Stochastic variance-reduced Gaussian variational inference on the Bures-Wasserstein manifold
Hoang Phuc Hau Luu, Hanlin Yu, Bernardo Williams, Marcelo Hartmann, Arto Klami
TL;DR
This work tackles Gaussian variational inference in the Bures–Wasserstein geometry by addressing high-variance forward BW-gradient estimates needed in forward–backward Euler optimization. It introduces SVRGVI, a variance-reduced estimator based on a Stein-style control variate $Z_k=\Sigma_k^{-1}(X_k-m_k)$ with adaptive coefficient $c$, which reduces variance without extra sampling and with only $O(d^2)$ additional cost per iteration from reusing the Cholesky factor. The authors prove variance reduction in a neighborhood of the optimal solution and under strong convexity under a trace condition, and show that variance reduction improves convergence bounds; they also demonstrate substantial empirical gains over BWGD and SGVI across Gaussian, Student’s t, and Bayesian logistic regression targets. The approach preserves the beneficial BW geometry properties while delivering orders-of-magnitude improvements in accuracy and stability, making BW-geometry Gaussian VI practical for high-dimensional Bayesian inference.
Abstract
Optimization in the Bures-Wasserstein space has been gaining popularity in the machine learning community since it draws connections between variational inference and Wasserstein gradient flows. The variational inference objective function of Kullback-Leibler divergence can be written as the sum of the negative entropy and the potential energy, making forward-backward Euler the method of choice.

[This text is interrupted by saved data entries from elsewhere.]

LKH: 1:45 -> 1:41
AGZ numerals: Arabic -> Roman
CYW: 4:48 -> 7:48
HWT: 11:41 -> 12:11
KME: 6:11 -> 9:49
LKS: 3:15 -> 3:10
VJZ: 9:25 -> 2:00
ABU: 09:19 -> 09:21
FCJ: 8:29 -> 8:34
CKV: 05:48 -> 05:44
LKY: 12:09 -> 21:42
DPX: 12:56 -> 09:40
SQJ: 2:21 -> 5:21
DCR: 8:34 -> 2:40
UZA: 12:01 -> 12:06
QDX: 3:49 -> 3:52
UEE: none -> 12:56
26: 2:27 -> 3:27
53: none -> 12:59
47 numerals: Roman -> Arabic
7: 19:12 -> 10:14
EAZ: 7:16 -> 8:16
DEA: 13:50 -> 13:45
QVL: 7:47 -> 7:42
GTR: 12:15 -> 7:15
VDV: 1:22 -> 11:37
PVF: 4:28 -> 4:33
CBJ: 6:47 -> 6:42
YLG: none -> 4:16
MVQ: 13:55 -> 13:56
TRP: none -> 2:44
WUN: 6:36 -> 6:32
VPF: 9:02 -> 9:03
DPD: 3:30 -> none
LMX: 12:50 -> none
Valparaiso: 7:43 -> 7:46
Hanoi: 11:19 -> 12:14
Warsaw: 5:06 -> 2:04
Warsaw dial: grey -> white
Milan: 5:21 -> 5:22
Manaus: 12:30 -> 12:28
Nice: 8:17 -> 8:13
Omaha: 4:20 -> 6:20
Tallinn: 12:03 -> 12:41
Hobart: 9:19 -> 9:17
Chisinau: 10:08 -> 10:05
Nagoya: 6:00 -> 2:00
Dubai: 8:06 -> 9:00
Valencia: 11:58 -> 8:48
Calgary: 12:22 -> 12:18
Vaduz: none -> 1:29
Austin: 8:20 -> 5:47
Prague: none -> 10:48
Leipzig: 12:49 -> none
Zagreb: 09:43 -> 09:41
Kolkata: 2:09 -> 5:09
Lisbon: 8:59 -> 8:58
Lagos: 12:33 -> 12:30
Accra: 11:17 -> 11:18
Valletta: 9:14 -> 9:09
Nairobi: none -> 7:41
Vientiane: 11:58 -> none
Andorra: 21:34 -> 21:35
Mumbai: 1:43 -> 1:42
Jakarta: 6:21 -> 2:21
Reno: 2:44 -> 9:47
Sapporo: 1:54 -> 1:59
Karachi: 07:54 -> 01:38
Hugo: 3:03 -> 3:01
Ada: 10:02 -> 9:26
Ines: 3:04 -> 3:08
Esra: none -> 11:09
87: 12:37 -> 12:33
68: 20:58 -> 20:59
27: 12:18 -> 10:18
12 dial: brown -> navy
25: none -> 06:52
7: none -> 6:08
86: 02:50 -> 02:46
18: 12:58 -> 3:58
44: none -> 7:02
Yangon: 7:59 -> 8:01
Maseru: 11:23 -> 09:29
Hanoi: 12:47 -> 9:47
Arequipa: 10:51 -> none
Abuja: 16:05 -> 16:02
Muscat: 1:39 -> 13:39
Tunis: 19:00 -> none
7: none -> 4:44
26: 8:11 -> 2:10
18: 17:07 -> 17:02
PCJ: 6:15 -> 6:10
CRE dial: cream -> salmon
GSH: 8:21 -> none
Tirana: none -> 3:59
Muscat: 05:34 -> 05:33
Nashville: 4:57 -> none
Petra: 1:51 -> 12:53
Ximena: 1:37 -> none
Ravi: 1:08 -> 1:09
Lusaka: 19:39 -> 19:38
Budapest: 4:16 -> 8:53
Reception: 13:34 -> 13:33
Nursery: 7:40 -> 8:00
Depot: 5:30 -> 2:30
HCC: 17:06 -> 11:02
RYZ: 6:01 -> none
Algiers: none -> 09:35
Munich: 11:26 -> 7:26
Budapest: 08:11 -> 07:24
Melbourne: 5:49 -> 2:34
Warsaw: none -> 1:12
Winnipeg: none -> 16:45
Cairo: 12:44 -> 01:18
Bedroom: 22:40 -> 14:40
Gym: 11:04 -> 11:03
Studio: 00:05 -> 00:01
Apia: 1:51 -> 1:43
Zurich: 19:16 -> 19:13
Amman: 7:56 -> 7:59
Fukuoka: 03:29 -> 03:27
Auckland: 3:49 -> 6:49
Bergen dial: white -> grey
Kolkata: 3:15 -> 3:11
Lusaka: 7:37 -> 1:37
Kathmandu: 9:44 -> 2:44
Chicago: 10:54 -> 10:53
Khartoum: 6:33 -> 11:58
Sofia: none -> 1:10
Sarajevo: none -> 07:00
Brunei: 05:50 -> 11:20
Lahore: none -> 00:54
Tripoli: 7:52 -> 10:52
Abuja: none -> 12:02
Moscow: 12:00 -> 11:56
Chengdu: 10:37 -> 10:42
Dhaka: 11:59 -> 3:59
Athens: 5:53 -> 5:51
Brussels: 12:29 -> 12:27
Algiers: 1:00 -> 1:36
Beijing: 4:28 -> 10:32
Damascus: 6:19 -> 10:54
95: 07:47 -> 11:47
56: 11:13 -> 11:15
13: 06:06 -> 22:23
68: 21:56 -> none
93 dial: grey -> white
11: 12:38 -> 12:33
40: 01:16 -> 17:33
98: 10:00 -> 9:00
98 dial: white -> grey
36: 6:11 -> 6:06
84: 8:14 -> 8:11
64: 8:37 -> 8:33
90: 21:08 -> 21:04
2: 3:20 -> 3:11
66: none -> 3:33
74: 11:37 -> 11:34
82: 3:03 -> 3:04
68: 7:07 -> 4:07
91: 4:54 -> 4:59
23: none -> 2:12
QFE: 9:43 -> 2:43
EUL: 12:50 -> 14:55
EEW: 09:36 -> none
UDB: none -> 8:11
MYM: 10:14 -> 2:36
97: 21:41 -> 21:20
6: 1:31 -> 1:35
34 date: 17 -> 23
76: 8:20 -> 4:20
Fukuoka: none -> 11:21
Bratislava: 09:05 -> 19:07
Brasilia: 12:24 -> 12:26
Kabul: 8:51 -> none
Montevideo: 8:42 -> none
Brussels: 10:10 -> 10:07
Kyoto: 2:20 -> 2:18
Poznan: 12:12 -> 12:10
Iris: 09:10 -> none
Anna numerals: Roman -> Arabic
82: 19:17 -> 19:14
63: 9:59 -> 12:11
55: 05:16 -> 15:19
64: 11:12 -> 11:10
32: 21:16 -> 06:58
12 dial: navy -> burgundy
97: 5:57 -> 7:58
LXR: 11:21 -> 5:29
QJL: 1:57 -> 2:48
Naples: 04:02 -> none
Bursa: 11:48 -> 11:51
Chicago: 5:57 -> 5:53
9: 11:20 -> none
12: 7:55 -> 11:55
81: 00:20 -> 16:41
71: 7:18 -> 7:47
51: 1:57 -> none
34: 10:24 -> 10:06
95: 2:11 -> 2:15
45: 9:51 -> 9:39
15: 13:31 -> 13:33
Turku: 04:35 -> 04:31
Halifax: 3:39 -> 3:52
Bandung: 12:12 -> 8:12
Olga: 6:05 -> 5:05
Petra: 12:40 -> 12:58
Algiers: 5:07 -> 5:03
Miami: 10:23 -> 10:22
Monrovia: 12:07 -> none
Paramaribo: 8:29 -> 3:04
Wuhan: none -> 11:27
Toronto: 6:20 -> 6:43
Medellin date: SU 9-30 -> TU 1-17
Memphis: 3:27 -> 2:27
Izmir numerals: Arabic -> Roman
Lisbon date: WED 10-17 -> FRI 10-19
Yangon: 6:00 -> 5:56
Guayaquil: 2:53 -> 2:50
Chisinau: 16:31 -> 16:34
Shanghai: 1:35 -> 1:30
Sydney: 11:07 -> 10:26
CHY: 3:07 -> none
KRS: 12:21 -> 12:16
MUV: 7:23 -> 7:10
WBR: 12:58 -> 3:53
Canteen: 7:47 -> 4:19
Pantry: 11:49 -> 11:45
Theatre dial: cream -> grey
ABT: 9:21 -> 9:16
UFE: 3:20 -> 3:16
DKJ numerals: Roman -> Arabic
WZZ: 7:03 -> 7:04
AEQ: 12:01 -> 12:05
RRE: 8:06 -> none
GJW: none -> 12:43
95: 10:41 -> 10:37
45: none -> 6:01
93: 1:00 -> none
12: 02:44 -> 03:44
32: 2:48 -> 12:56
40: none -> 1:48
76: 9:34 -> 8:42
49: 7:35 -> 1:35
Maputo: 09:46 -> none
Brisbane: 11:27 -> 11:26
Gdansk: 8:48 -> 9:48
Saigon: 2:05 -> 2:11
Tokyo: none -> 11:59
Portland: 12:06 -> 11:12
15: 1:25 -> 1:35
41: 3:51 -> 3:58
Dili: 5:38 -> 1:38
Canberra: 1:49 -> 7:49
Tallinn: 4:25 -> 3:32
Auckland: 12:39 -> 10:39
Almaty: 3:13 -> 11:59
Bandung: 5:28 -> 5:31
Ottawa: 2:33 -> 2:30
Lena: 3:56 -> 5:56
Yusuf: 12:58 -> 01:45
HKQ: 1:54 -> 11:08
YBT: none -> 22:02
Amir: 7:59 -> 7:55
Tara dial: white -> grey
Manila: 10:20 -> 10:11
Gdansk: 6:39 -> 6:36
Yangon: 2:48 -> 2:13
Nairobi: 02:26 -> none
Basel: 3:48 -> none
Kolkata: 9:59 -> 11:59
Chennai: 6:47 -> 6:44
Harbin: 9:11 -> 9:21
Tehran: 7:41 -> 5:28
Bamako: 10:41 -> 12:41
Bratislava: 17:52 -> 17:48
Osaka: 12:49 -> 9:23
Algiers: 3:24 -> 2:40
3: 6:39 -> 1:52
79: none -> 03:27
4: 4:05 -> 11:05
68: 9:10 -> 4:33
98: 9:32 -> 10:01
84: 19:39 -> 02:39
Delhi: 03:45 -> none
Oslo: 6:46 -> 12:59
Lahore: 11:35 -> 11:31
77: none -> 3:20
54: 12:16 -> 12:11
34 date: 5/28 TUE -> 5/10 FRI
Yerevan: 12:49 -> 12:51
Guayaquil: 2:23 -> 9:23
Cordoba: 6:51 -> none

Notably, the backward step admits a closed-form solution in this case, facilitating the practicality of the scheme. However, the forward step is not exact since the Bures-Wasserstein gradient of the potential energy involves "intractable" expectations. Recent approaches propose using the Monte Carlo method -- in practice a single-sample estimator -- to approximate these terms, resulting in high variance and poor performance. We propose a novel variance-reduced estimator based on the principle of control variates. We theoretically show that this estimator has a smaller variance than the Monte-Carlo estimator in scenarios of interest. We also prove that variance reduction helps improve the optimization bounds of the current analysis. We demonstrate that the proposed estimator gains order-of-magnitude improvements over the previous Bures-Wasserstein methods.